Webb v. State

50 So. 356, 162 Ala. 58, 1909 Ala. LEXIS 410
CourtSupreme Court of Alabama
DecidedJune 30, 1909
StatusPublished
Cited by3 cases

This text of 50 So. 356 (Webb v. State) is published on Counsel Stack Legal Research, covering Supreme Court of Alabama primary law. Counsel Stack provides free access to over 12 million legal documents including statutes, case law, regulations, and constitutions.

Bluebook
Webb v. State, 50 So. 356, 162 Ala. 58, 1909 Ala. LEXIS 410 (Ala. 1909).

Opinion

DENSON, J.

There are two counts in the indictment. The first, in the usual form, is for selling spirituous, vinous, or malt liquors without a license and contrary to law; while the second is for selling or giving away such liquors in violation of a local prohibition law. The indictment was filed on the 4th day of May, 1907. At the request of the defendant the court gave in his favor the general affirmative charge as to the second count, but refused a similar charge as to the first count.

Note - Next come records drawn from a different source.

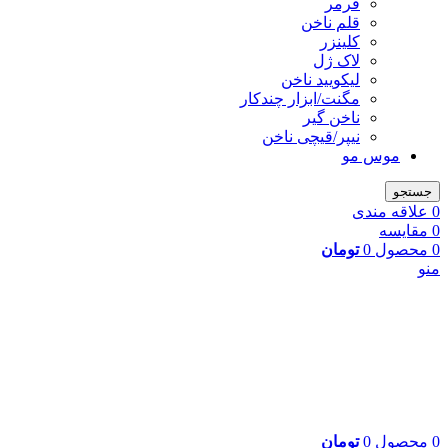
فرمر
قلم ناخن
کلینزر
لاک ژل
لیکوييد ناخن
مگنت/ابزار چندکار
ناخن گیر
نیپر/قیچی ناخن
موس مو
جستجو
0
علاقه مندی
0
مقایسه
0
محصول
0
تومان
منو
0
محصول
0
تومان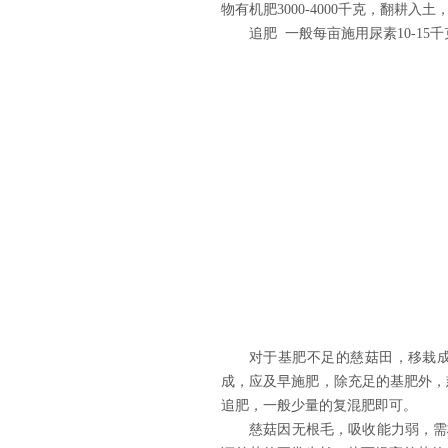
物有机肥3000-4000千克，翻耕入
追肥 一般每亩施用尿素10-15
对于基肥不足的慈菇田，移栽
成，应及早施肥，除充足的基肥外，
追肥，一般少量的复混肥即可。
慈菇因无根毛，吸收能力弱，需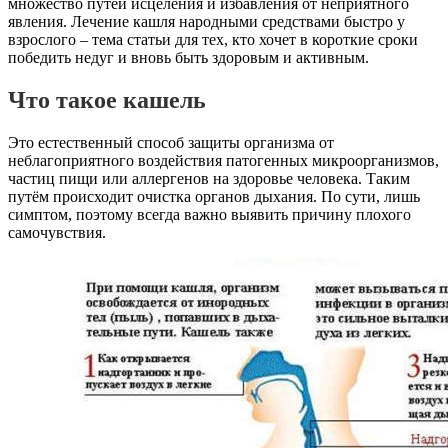
множество путей исцеления и избавления от неприятного
явления. Лечение кашля народными средствами быстро у
взрослого – тема статьи для тех, кто хочет в короткие сроки
победить недуг и вновь быть здоровым
и активным.
Что такое кашель
Это естественный способ защиты организма от
неблагоприятного воздействия патогенных микроорганизмов,
частиц пищи или аллергенов на здоровье человека. Таким
путём происходит очистка органов дыхания. По сути, лишь
симптом, поэтому всегда важно выявить причину плохого
самочувствия.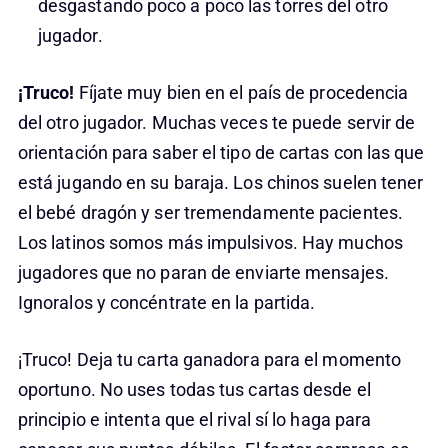
desgastando poco a poco las torres del otro
jugador.
¡Truco!
Fíjate muy bien en el país de procedencia
del otro jugador. Muchas veces te puede servir de
orientación para saber el tipo de cartas con las que
está jugando en su baraja. Los chinos suelen tener
el bebé dragón y ser tremendamente pacientes.
Los latinos somos más impulsivos. Hay muchos
jugadores que no paran de enviarte mensajes.
Ignoralos y concéntrate en la partida.
¡Truco! Deja tu carta ganadora para el momento
oportuno. No uses todas tus cartas desde el
principio e intenta que el rival sí lo haga para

Upon the evidence disclosed by the record the court might properly have refused both of the charges; but because it gave one of them affords no valid reason for the argument that it committed error in refusing the other. Nor does the fact that the jury returned a verdict [60]*60of not guilty as to the second count and guilty upon the first furnish any ground for predicating error of the court’s ruling refusing the affirmative charge requested by the defendant as to the first count.

Charge 2 was properly refused. Besides other infirmities, this charge possesses that of failure to hypothesize materiality of the “statements” of the witnesses.

Charge 3 is misleading, and was properly refused, on the authority of Adams’ Case, 115 Ala. 90, 22 South. 612, 67 Am. St. Rep. 17.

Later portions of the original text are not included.